What is Causing My Neck Pain, and What Can I Do About It? Part 1
Neck pain can disrupt your life considerably because, even when you are in a reclined position (which would rest other areas of the body), you may still be tempted to turn and twist your neck. Moving our neck is so natural to us since we often move it to see, as we are talking, and expressively – even when we are just listening to another person speak!
If you are experiencing neck pain, you probably have questions about what is causing the pain and what to do about it. First and foremost, if you have been experiencing severe or long-term neck pain, you should make an appointment with a doctor who specializes in neck and back pain.
If you experience neck pain that comes and goes, here are some of the possible reasons:
Mechanical Neck Pain
If you have a chronic neck ache, it may be the result of degenerative disc disease and arthritis of the facet joints of the cervical spine. This pain is often referred to as mechanical pain because it gets worse as we use our neck more and comes from the mechanical parts that allow us to move our head around. Pain generates from the inflamed facet joints and from the degenerated disc, causing cramping and spasms.
Degenerative Disc Disease
When we age, our disc loses some of its water content, and therefore, loses some of its shock absorbing ability. Think about how a sponge bounces back easily when pressed between your hands as long as it is wet. But, when it dries out, it becomes less bouncy, and it doesn’t give as much between your hands.
That is similar to how a disc works. And, when it is stressed, it can develop tears in the outer ring, called the annulus. These tears can result in a build-up of scar tissue, which is weaker than normal, healthy tissue. Eventually, the disc wears down and starts to collapse, which affects facet joint alignment. When this happens, you face abnormal pressure on the articular cartilage (causing osteoarthritis) and even bone spurs, which can lead to a condition called spinal stenosis.
Cervical Radiculopathy (Pinched Nerve)
You may have heard someone say they have “pinched a nerve,” but what leads to this painful condition? As a nerve root leaves the spinal cord and the cervical spine, it travels down into your arm. As it moves, each nerve supplies sensation to a part of the skin in your shoulder and arm as well as supplies electrical signals to muscles to move part of your arm or hand.

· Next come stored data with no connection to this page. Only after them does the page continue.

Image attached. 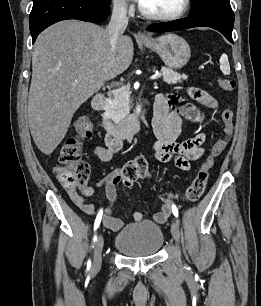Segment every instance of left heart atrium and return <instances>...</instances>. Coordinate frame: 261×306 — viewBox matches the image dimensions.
Returning <instances> with one entry per match:
<instances>
[{"label":"left heart atrium","mask_w":261,"mask_h":306,"mask_svg":"<svg viewBox=\"0 0 261 306\" xmlns=\"http://www.w3.org/2000/svg\"><path fill=\"white\" fill-rule=\"evenodd\" d=\"M135 1H137V2H139V3H141V2H142V0H135Z\"/></svg>","instance_id":"obj_1"}]
</instances>
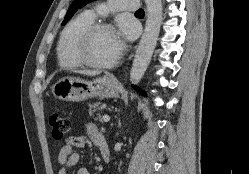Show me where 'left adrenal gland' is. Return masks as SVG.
I'll list each match as a JSON object with an SVG mask.
<instances>
[{
    "instance_id": "1",
    "label": "left adrenal gland",
    "mask_w": 249,
    "mask_h": 174,
    "mask_svg": "<svg viewBox=\"0 0 249 174\" xmlns=\"http://www.w3.org/2000/svg\"><path fill=\"white\" fill-rule=\"evenodd\" d=\"M118 125H119V127H121V122H120V120H119V123H118Z\"/></svg>"
}]
</instances>
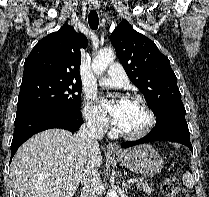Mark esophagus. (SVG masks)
<instances>
[{
  "instance_id": "esophagus-1",
  "label": "esophagus",
  "mask_w": 209,
  "mask_h": 197,
  "mask_svg": "<svg viewBox=\"0 0 209 197\" xmlns=\"http://www.w3.org/2000/svg\"><path fill=\"white\" fill-rule=\"evenodd\" d=\"M89 7L92 9H96L98 7V2L92 1L89 4ZM107 149L109 152L113 153V154H121L122 151L119 149L118 145L116 143H109L107 145Z\"/></svg>"
}]
</instances>
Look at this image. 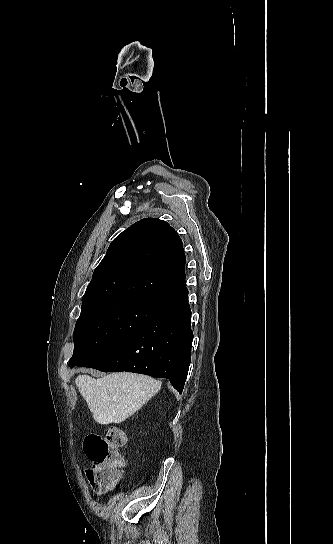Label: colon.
<instances>
[{
    "mask_svg": "<svg viewBox=\"0 0 333 544\" xmlns=\"http://www.w3.org/2000/svg\"><path fill=\"white\" fill-rule=\"evenodd\" d=\"M126 441L125 431L116 426H110L104 436L93 433L85 438L84 453L92 463L86 476L92 486L105 490L119 482L125 465L120 449Z\"/></svg>",
    "mask_w": 333,
    "mask_h": 544,
    "instance_id": "5ec220e1",
    "label": "colon"
}]
</instances>
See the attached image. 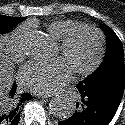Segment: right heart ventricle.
I'll use <instances>...</instances> for the list:
<instances>
[{
	"label": "right heart ventricle",
	"instance_id": "e07e8e85",
	"mask_svg": "<svg viewBox=\"0 0 125 125\" xmlns=\"http://www.w3.org/2000/svg\"><path fill=\"white\" fill-rule=\"evenodd\" d=\"M81 23L72 19H58L46 25V30L52 38L60 41L67 33Z\"/></svg>",
	"mask_w": 125,
	"mask_h": 125
}]
</instances>
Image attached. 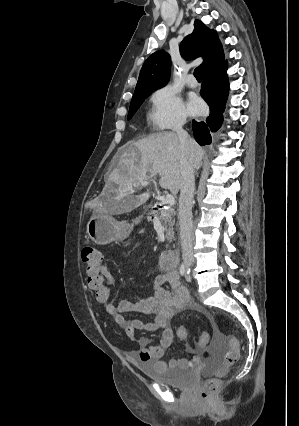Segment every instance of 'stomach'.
Returning a JSON list of instances; mask_svg holds the SVG:
<instances>
[{
	"label": "stomach",
	"mask_w": 299,
	"mask_h": 426,
	"mask_svg": "<svg viewBox=\"0 0 299 426\" xmlns=\"http://www.w3.org/2000/svg\"><path fill=\"white\" fill-rule=\"evenodd\" d=\"M130 231L131 226L127 222L118 221L110 214L104 212L93 214L87 223L88 236L100 245L123 240Z\"/></svg>",
	"instance_id": "stomach-1"
}]
</instances>
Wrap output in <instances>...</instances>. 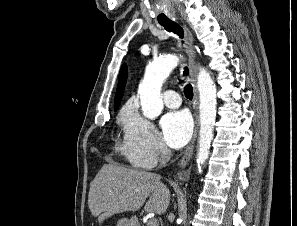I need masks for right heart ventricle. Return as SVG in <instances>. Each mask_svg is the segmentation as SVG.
Wrapping results in <instances>:
<instances>
[{"instance_id":"1","label":"right heart ventricle","mask_w":297,"mask_h":226,"mask_svg":"<svg viewBox=\"0 0 297 226\" xmlns=\"http://www.w3.org/2000/svg\"><path fill=\"white\" fill-rule=\"evenodd\" d=\"M124 116H125V113H124V114L122 115V117H121V118H122V121H123V119H124Z\"/></svg>"}]
</instances>
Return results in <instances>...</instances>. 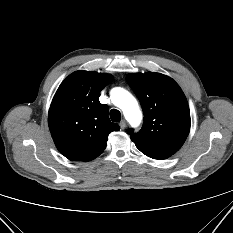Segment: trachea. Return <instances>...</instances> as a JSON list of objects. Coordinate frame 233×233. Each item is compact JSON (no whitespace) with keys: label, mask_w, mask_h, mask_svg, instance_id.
Returning <instances> with one entry per match:
<instances>
[{"label":"trachea","mask_w":233,"mask_h":233,"mask_svg":"<svg viewBox=\"0 0 233 233\" xmlns=\"http://www.w3.org/2000/svg\"><path fill=\"white\" fill-rule=\"evenodd\" d=\"M110 118L112 119L113 122H120V120H121L120 111H118L116 109H112L110 111Z\"/></svg>","instance_id":"3493384b"}]
</instances>
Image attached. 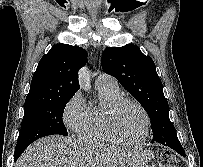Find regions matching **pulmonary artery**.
Returning <instances> with one entry per match:
<instances>
[{
	"instance_id": "pulmonary-artery-1",
	"label": "pulmonary artery",
	"mask_w": 203,
	"mask_h": 167,
	"mask_svg": "<svg viewBox=\"0 0 203 167\" xmlns=\"http://www.w3.org/2000/svg\"><path fill=\"white\" fill-rule=\"evenodd\" d=\"M96 87L115 85L117 84L116 79L106 73H99L95 80Z\"/></svg>"
}]
</instances>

However, when a nerve becomes irritated or gets pinched, this process does not work properly. Therefore, you may feel weakness in the associated muscles, numbness in the skin, or pain in the areas where the nerve travels. Known as cervical radiculopathy, this condition stems from a couple of causes.
Herniated Disc: As you move your neck, you are placing pressure on your vertebrae and disc, and injury may occur if neck motion puts too much pressure on the disc. A herniated disc results from a tear in the annulus that causes part of the nucleus pulposus to squeeze out of the center of the disc.
Bone Spurs and Degeneration: Degenerative disc disease can cause bone spurs to form around your nerve roots, usually inside the foramen (the opening in the cervical spine where the nerve root leaves the spine). If bone spurs get too large, they can rub on the nerve root and irritate it.
Spinal Stenosis (Cervical Myelopathy)
Finally, we’ll take a look at perhaps the most serious of problems caused by degeneration of the spinal segment in the cervical spine. Spinal Stenosis occurs in the late stages of spinal degeneration. As bone spurs form, the size of the spinal canal gets smaller, and the spurs begin to press on the spinal cord and nerve roots. Pressure in these areas can cause numbness, tingling, or pain in the arms, hands, and legs. And, if the spinal canal does narrow, the entire spinal cord may be affected. If you suspect you have this condition, please contact your physician right away.